China-based COSCO Shipping Corp is reported to be switching most of its tanker fleet to China-based marine insurers, including ships that are not directly owned by its two sanctioned subsidiaries – COSCO Shipping Tanker (Dalian), and COSCO Shipping Tanker (Dalian) Seaman and Shipmanagement – in a bid to minimize the damage from being blacklisted by the US.

The state-owned shipping giant now has crude and product tankers entered with the Shanghai Shipowners’ Mutual Assurance Association which previously were insured within the International Group of P&I clubs.

COSCO has a 49-strong fleet of VLCCs, suezmax and aframax tankers linked to the sanctioned COSCO subsidiaries, and these are now said to be entered with the Chinese mutual, reported Lloyd’s List.

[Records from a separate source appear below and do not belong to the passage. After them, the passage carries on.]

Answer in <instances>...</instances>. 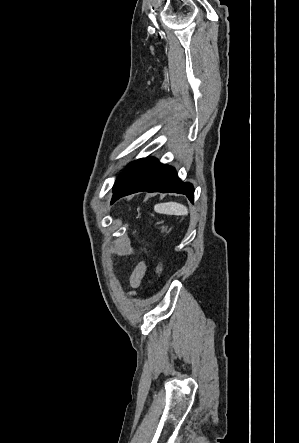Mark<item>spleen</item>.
Wrapping results in <instances>:
<instances>
[{"label":"spleen","mask_w":299,"mask_h":443,"mask_svg":"<svg viewBox=\"0 0 299 443\" xmlns=\"http://www.w3.org/2000/svg\"><path fill=\"white\" fill-rule=\"evenodd\" d=\"M155 212L167 215H188V208L177 202L160 203L154 206Z\"/></svg>","instance_id":"1"}]
</instances>
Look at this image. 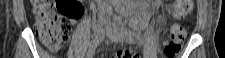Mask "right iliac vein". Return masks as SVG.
<instances>
[{
  "mask_svg": "<svg viewBox=\"0 0 225 58\" xmlns=\"http://www.w3.org/2000/svg\"><path fill=\"white\" fill-rule=\"evenodd\" d=\"M104 22H99L95 31H94V35H93V39L92 42H94V44H99V41L102 37V27H103Z\"/></svg>",
  "mask_w": 225,
  "mask_h": 58,
  "instance_id": "right-iliac-vein-1",
  "label": "right iliac vein"
}]
</instances>
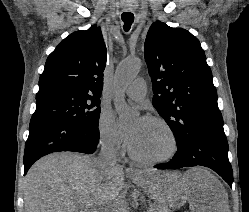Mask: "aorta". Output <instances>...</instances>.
<instances>
[{
	"label": "aorta",
	"mask_w": 249,
	"mask_h": 212,
	"mask_svg": "<svg viewBox=\"0 0 249 212\" xmlns=\"http://www.w3.org/2000/svg\"><path fill=\"white\" fill-rule=\"evenodd\" d=\"M140 67L141 61L138 58H128L121 61L116 68L114 105L121 120H129L137 115V111L126 104L122 90L136 78Z\"/></svg>",
	"instance_id": "obj_1"
}]
</instances>
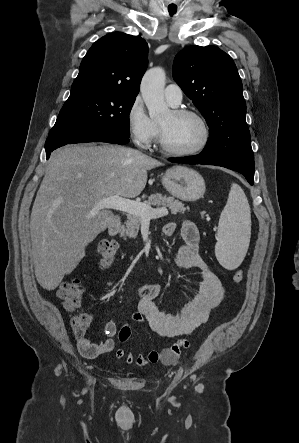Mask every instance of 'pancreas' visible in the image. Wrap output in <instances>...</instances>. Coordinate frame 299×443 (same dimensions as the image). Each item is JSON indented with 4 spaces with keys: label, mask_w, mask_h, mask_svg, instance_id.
Listing matches in <instances>:
<instances>
[{
    "label": "pancreas",
    "mask_w": 299,
    "mask_h": 443,
    "mask_svg": "<svg viewBox=\"0 0 299 443\" xmlns=\"http://www.w3.org/2000/svg\"><path fill=\"white\" fill-rule=\"evenodd\" d=\"M144 204L149 206H156L158 208H168L174 215H176L177 213H184L186 210L184 204L179 200H175L173 197L163 196L159 193L152 194L148 198V200L144 201ZM141 221V217L135 214H128L127 221L125 222L126 227L122 228L120 231L121 237L125 238L126 236H128L130 238H135L138 234Z\"/></svg>",
    "instance_id": "1"
}]
</instances>
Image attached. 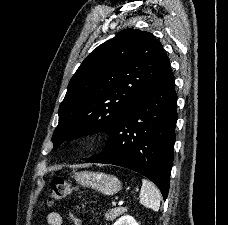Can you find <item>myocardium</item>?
<instances>
[{
  "instance_id": "myocardium-1",
  "label": "myocardium",
  "mask_w": 228,
  "mask_h": 225,
  "mask_svg": "<svg viewBox=\"0 0 228 225\" xmlns=\"http://www.w3.org/2000/svg\"><path fill=\"white\" fill-rule=\"evenodd\" d=\"M103 134L98 130H91L87 134V139L92 143H100L103 140Z\"/></svg>"
}]
</instances>
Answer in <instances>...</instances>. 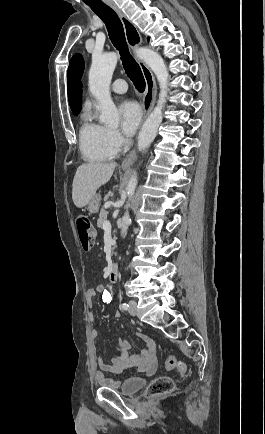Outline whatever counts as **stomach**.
<instances>
[{"label": "stomach", "instance_id": "obj_1", "mask_svg": "<svg viewBox=\"0 0 265 434\" xmlns=\"http://www.w3.org/2000/svg\"><path fill=\"white\" fill-rule=\"evenodd\" d=\"M122 168L123 170H127V168H124V166H122ZM100 202H101V196H99V194H94V196H92L88 204V210L90 214H96V212H98Z\"/></svg>", "mask_w": 265, "mask_h": 434}]
</instances>
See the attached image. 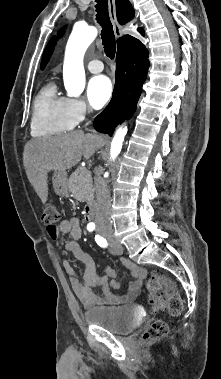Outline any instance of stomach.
I'll return each instance as SVG.
<instances>
[{
	"label": "stomach",
	"mask_w": 221,
	"mask_h": 379,
	"mask_svg": "<svg viewBox=\"0 0 221 379\" xmlns=\"http://www.w3.org/2000/svg\"><path fill=\"white\" fill-rule=\"evenodd\" d=\"M52 181L54 190L58 195L68 196V180L66 171H55Z\"/></svg>",
	"instance_id": "1"
}]
</instances>
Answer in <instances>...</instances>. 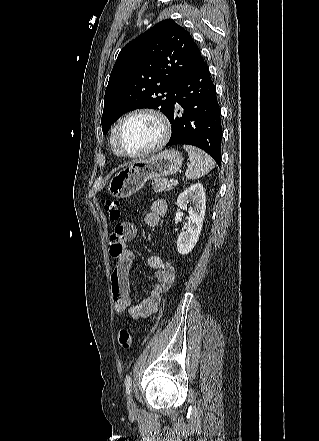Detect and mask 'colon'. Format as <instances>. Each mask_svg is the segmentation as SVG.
<instances>
[{
  "label": "colon",
  "instance_id": "colon-1",
  "mask_svg": "<svg viewBox=\"0 0 319 441\" xmlns=\"http://www.w3.org/2000/svg\"><path fill=\"white\" fill-rule=\"evenodd\" d=\"M104 209L111 221H117L121 217L120 202L114 199H108L104 203ZM117 341L121 348L128 349L132 344V337L127 329H120L117 334Z\"/></svg>",
  "mask_w": 319,
  "mask_h": 441
}]
</instances>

Even though the US Treasury specifically excluded the COSCO parent from the sanctions imposed on two of its subsidiaries, questions were still raised by charterers about the risks of chartering or providing services to all tanker tonnage that sailed under the COSCO brand.

Banks, class societies, charterers and bunker suppliers have all expressed concern at potential exposure to unilateral US sanctions on Iran because COSCO’s ownership structures are opaque.

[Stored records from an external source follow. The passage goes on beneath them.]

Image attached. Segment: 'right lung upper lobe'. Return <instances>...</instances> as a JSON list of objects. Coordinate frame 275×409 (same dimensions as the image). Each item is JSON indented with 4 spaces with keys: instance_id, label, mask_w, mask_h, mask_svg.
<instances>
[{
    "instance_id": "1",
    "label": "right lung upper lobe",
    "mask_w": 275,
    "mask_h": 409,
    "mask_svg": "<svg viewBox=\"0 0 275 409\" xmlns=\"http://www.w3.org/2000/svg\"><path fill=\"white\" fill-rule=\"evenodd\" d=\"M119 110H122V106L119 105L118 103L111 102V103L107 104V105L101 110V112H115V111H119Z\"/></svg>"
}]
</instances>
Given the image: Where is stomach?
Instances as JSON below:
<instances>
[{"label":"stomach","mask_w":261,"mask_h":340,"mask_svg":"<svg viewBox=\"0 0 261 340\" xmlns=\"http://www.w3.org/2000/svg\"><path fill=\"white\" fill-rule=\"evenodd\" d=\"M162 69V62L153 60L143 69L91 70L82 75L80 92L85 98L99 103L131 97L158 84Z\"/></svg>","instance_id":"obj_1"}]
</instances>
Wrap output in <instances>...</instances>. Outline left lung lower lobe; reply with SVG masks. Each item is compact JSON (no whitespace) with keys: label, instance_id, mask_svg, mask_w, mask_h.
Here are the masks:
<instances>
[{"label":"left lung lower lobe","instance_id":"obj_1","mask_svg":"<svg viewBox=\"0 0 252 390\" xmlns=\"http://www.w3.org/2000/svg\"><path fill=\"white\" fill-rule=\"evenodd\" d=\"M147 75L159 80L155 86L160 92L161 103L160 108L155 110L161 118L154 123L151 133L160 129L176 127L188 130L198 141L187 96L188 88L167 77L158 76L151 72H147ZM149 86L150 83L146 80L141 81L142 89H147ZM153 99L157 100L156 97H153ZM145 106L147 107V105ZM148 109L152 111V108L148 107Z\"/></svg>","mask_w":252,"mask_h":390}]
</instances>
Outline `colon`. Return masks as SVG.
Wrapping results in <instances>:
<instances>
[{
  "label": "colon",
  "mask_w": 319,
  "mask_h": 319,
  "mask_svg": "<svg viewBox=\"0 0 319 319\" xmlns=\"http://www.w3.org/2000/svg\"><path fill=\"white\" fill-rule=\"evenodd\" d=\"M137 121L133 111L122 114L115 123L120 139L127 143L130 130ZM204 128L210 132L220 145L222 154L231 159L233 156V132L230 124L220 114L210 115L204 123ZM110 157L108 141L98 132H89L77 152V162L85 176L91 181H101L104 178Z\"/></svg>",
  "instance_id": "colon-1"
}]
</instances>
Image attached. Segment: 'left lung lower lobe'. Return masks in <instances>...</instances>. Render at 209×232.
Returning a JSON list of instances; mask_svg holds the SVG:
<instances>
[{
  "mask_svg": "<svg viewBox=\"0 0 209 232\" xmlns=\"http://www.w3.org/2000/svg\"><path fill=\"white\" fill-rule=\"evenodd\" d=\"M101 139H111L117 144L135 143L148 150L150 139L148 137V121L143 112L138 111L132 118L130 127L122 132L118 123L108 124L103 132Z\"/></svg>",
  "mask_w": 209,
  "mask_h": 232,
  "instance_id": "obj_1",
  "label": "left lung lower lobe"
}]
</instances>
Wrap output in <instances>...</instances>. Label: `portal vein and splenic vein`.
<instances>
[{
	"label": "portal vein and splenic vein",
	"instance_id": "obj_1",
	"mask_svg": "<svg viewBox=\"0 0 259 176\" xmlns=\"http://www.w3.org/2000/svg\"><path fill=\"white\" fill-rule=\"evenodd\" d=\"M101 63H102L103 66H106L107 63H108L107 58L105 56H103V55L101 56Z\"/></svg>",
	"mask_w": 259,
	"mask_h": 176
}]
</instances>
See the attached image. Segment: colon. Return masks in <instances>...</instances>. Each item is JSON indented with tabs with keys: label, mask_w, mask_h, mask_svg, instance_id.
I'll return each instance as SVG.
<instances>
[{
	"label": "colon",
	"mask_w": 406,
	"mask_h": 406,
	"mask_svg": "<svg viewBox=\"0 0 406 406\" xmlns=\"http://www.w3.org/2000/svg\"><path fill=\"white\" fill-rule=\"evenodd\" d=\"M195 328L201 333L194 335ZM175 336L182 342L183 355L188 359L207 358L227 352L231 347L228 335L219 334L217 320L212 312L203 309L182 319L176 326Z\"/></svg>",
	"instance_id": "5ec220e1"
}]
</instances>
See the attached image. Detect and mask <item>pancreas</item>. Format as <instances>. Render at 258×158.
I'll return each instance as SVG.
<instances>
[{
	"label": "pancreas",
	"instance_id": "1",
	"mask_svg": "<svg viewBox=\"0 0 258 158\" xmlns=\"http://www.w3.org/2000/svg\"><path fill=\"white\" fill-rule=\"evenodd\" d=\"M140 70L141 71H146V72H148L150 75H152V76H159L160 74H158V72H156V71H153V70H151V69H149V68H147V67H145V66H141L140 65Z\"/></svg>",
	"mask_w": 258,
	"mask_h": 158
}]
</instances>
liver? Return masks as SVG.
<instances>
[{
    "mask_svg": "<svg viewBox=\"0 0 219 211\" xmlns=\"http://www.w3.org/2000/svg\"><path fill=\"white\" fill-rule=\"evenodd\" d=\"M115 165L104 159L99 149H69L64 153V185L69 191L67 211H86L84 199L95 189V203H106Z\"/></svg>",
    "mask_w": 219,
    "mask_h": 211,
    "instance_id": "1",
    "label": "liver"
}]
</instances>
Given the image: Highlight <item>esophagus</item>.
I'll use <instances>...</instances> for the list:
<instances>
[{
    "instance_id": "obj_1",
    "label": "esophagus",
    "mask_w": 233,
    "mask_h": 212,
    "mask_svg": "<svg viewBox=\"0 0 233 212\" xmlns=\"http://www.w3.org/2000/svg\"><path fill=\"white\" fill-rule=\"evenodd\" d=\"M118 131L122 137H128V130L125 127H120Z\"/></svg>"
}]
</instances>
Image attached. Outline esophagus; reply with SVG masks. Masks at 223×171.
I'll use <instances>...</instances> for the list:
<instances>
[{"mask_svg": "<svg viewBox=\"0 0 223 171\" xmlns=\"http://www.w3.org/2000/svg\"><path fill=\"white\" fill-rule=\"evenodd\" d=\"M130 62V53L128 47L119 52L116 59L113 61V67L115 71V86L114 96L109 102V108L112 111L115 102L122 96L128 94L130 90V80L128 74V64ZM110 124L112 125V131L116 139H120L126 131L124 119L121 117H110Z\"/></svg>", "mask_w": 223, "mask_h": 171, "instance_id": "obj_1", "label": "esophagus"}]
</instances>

Meanwhile, COSCO has begun operating tankers with AIS tracking turned off. Up to a third of COSCO Shipping Tanker (Dalian)-owned tankers have switched off their automatic identification system (AIS) transponders since OFAC imposed sanctions on the company on September 25th, according to data from Refinitiv Eikon.

Intertanko president Paolo d’Amico said that the sanctions made up to 50 VLCCs “untouchable”. That in turn saw tanker spot rates more than treble to over $120,000 a day for VLCCs, $80.000 for suezmaxes and $70.000 for aframaxes.

Bloomberg data showed that Chinese oil imports from ship-to-ship transfers have surged in recent weeks as a means to get around the sanctions.

The impact has not only been on crude oil tankers. China National Offshore Oil and Gas Company (CNOOC) was reportedly looking for liquefied natural gas (LNG) tankers to charter, looking to replace ships it had previously hired from COSCO Dalian.

The demand by CNOOC for LNG tankers caused freight rates to nearly double to around $140,000 a day, from about $80,000 late last week, shipbrokers told Reuters.